WORK INSTRUCTION |
When you copy the material below, keep every line exact and leave each picture out.

MATERIAL SHOWN |
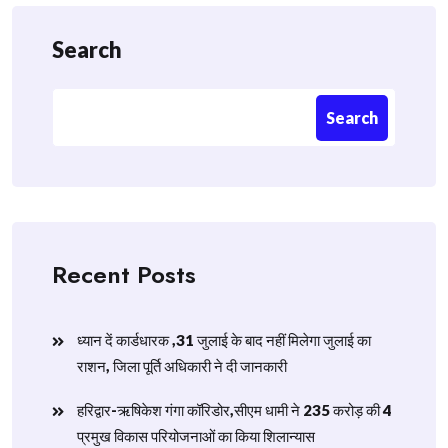
Search
Search
Recent Posts
ध्यान दें कार्डधारक ,31 जुलाई के बाद नहीं मिलेगा जुलाई का
राशन, जिला पूर्ति अधिकारी ने दी जानकारी
हरिद्वार-ऋषिकेश गंगा कॉरिडोर,सीएम धामी ने 235 करोड़ की 4
प्रमुख विकास परियोजनाओं का किया शिलान्यास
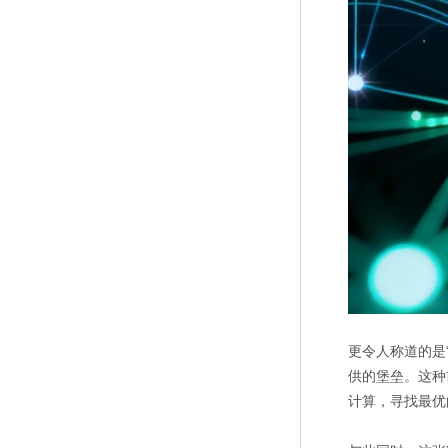
更令人称道的是
供的堡垒。这种
计算，寻找最优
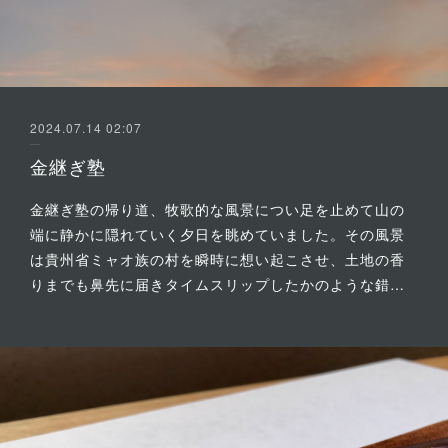
2024.07.14 02:07
金継ぎ塾
金継ぎ塾の帰り道、牧歌的な風景につい足を止めて山の
端に静かに隠れていく夕日を眺めていました。その風景
は貴州省ミャオ族の村を瞬時に想い起こさせ、土地の香
りまでも鼻先に届きタイムスリップしたかのような錯…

SOLVED PROBLEM |
Search
Search
Recent Posts
ध्यान दें कार्डधारक ,31 जुलाई के बाद नहीं मिलेगा जुलाई का
राशन, जिला पूर्ति अधिकारी ने दी जानकारी
हरिद्वार-ऋषिकेश गंगा कॉरिडोर,सीएम धामी ने 235 करोड़ की 4
प्रमुख विकास परियोजनाओं का किया शिलान्यास
更令人称道的是
供的堡垒。这种
计算，寻找最优
2024.07.14 02:07
金継ぎ塾
金継ぎ塾の帰り道、牧歌的な風景につい足を止めて山の
端に静かに隠れていく夕日を眺めていました。その風景
は貴州省ミャオ族の村を瞬時に想い起こさせ、土地の香
りまでも鼻先に届きタイムスリップしたかのような錯…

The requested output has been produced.